Aspiring to Higher Education? The complex views of secondary students:

The present paper emerged from a Q-method evaluation of the 2016-2017 Explore University programme which organised experiences for people of school age who might find value in studying higher education. The range of activities included campus visits, subject taster days, information, guidance and advice sessions in schools and summer schools. The Q-method study investigated the views of participants in Explore University to identify their shared perspectives on applying to university.
This Q-method involved participants sorting a set of statement cards onto a distribution grid shaped as an inverted pyramid. Participants sorted the cards based on how much they agreed with each statement. Data was collected on the participants’ perspectives then analysed collectively to produce consensus viewpoints which have statistical significance. In total, 46 secondary school students (aged 14-16 years) sorted 36 statements onto an online distribution grid.

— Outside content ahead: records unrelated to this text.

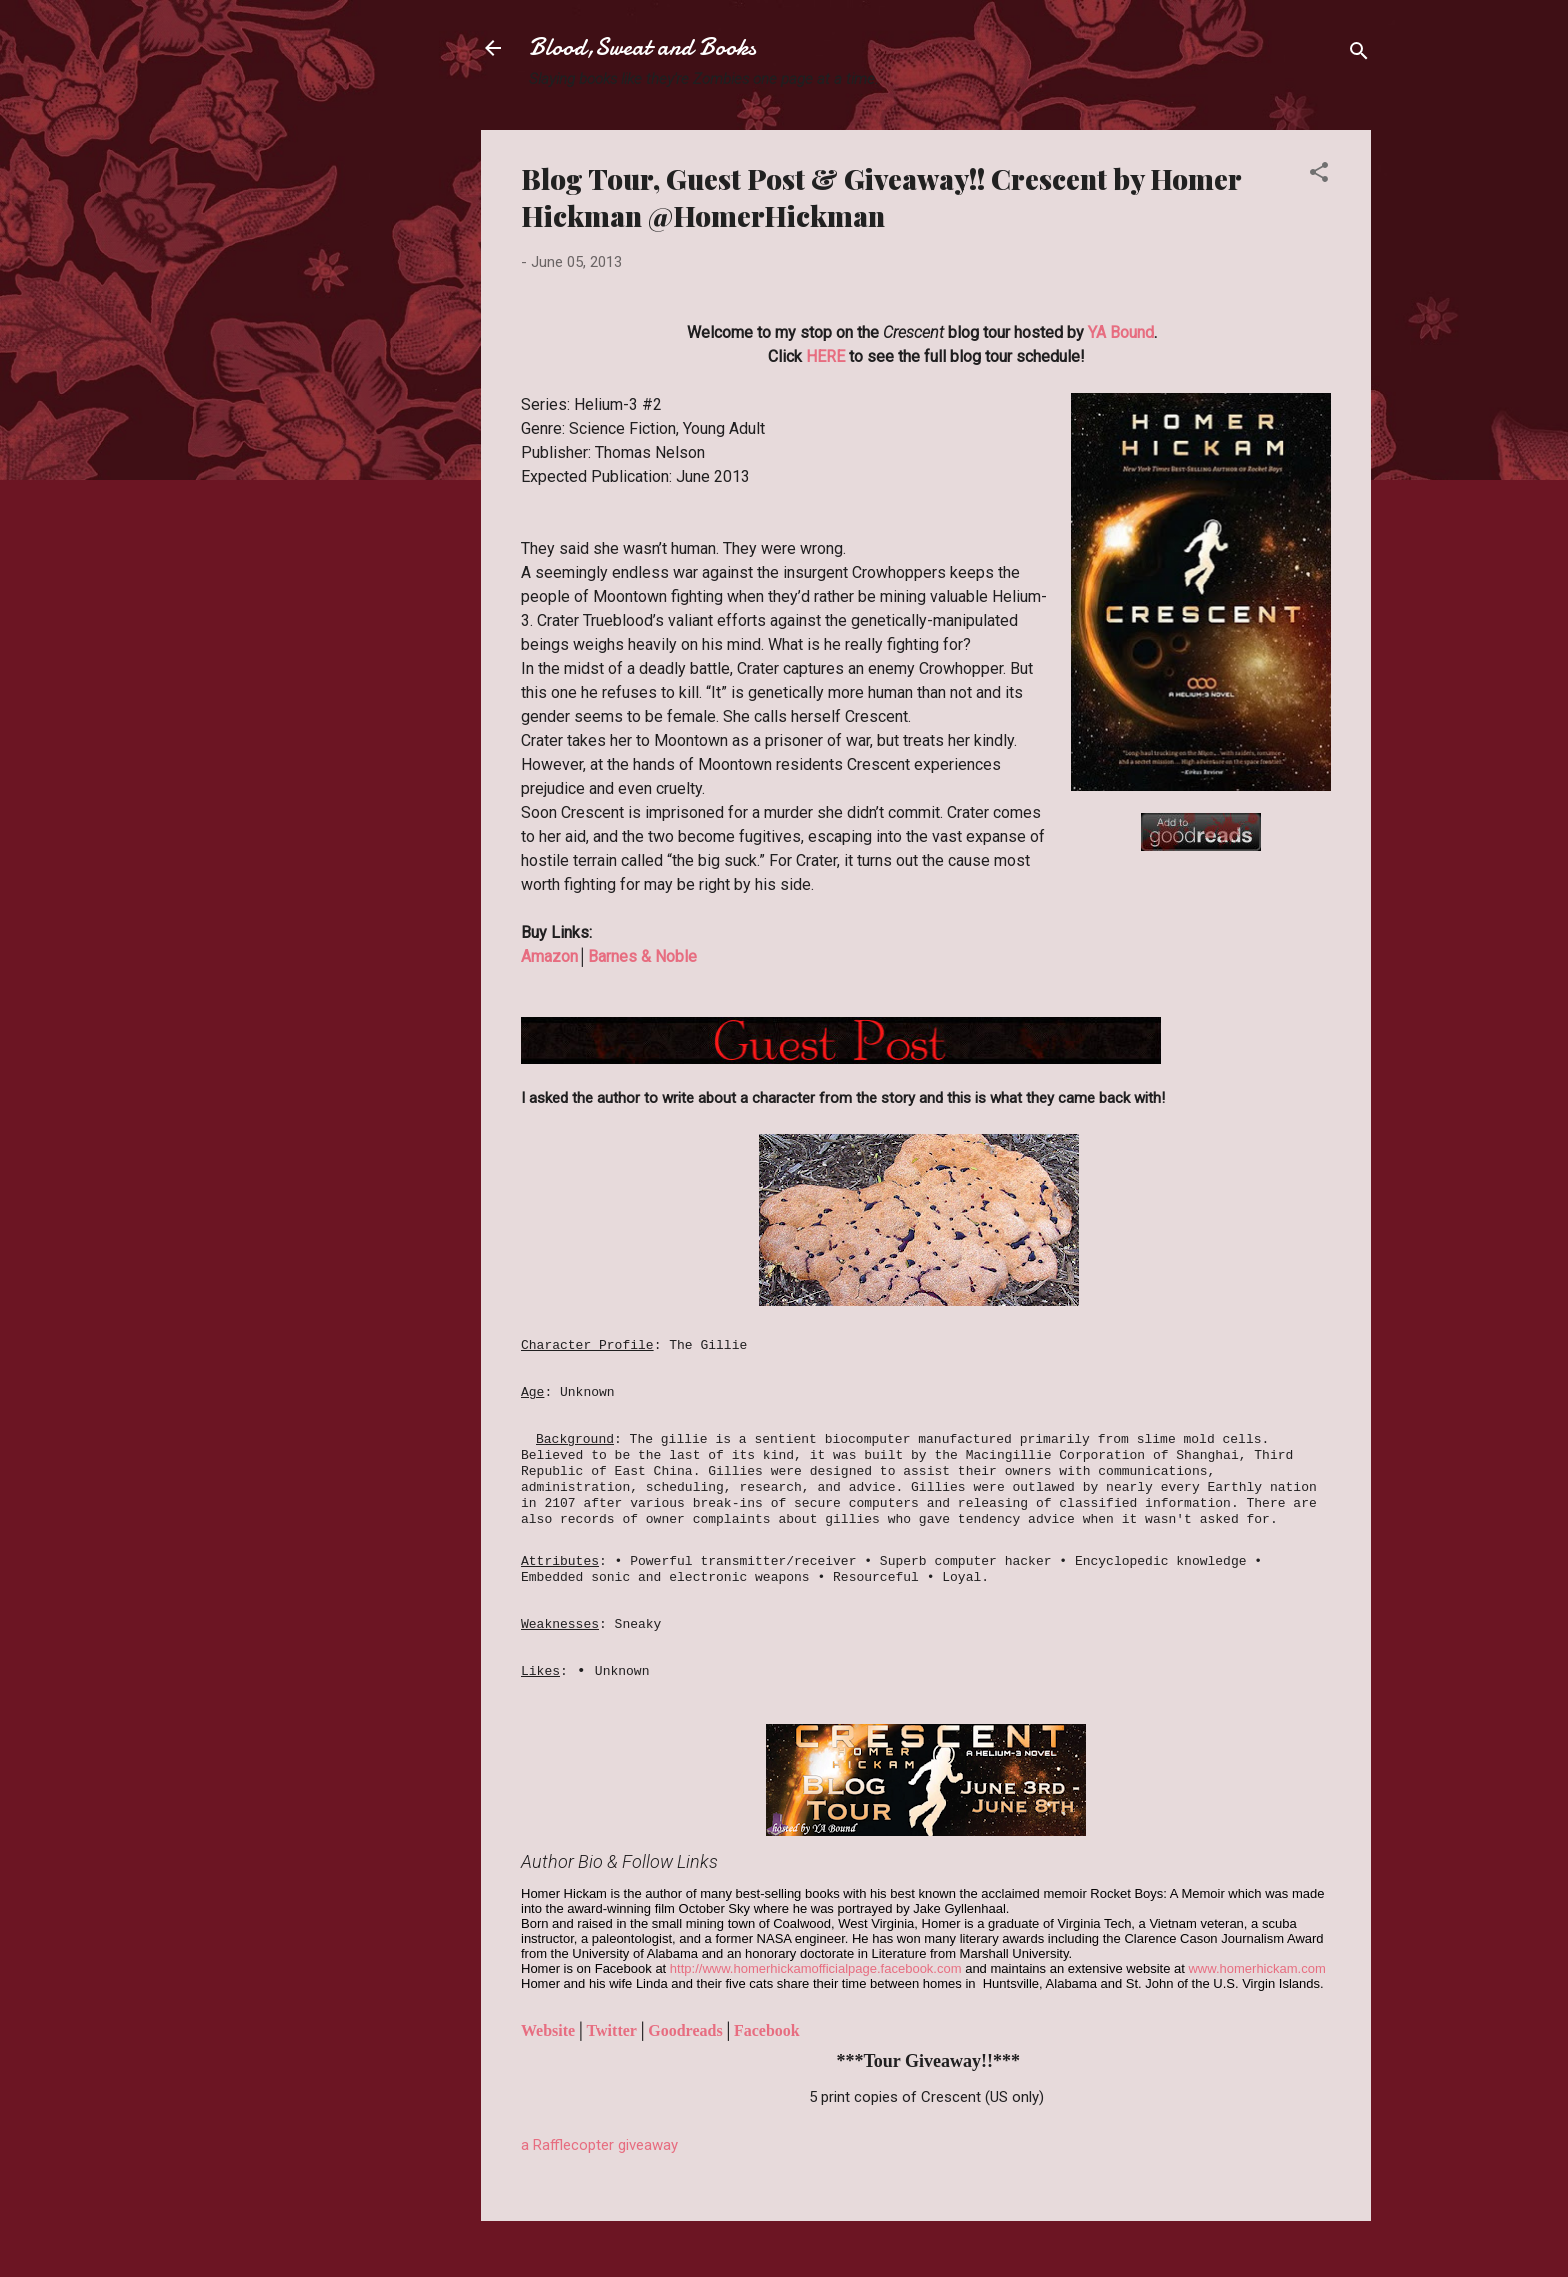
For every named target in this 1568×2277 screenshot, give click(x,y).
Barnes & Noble (642, 956)
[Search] (1359, 54)
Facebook (767, 2030)
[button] (1319, 175)
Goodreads (685, 2030)
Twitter (612, 2030)
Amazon (549, 956)
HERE (825, 356)
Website (548, 2030)
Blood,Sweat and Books (642, 47)
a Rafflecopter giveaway (599, 2145)
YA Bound (1121, 332)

The conference paper will present the study’s key findings that included four groups of participants that hold differing perspectives on aspiring to HE. The study found that 26 of the 41 participants who loaded on factors 2 to 4 believed the Explore University programme had positively supported them to consider university as an option for them. The rest of the students held a strong and longstanding perspective that they would attend university. The study also found that none of the participants were heavily influenced by the perspectives of their family and friends. Instead students were influenced more by their perspectives of themselves as learners.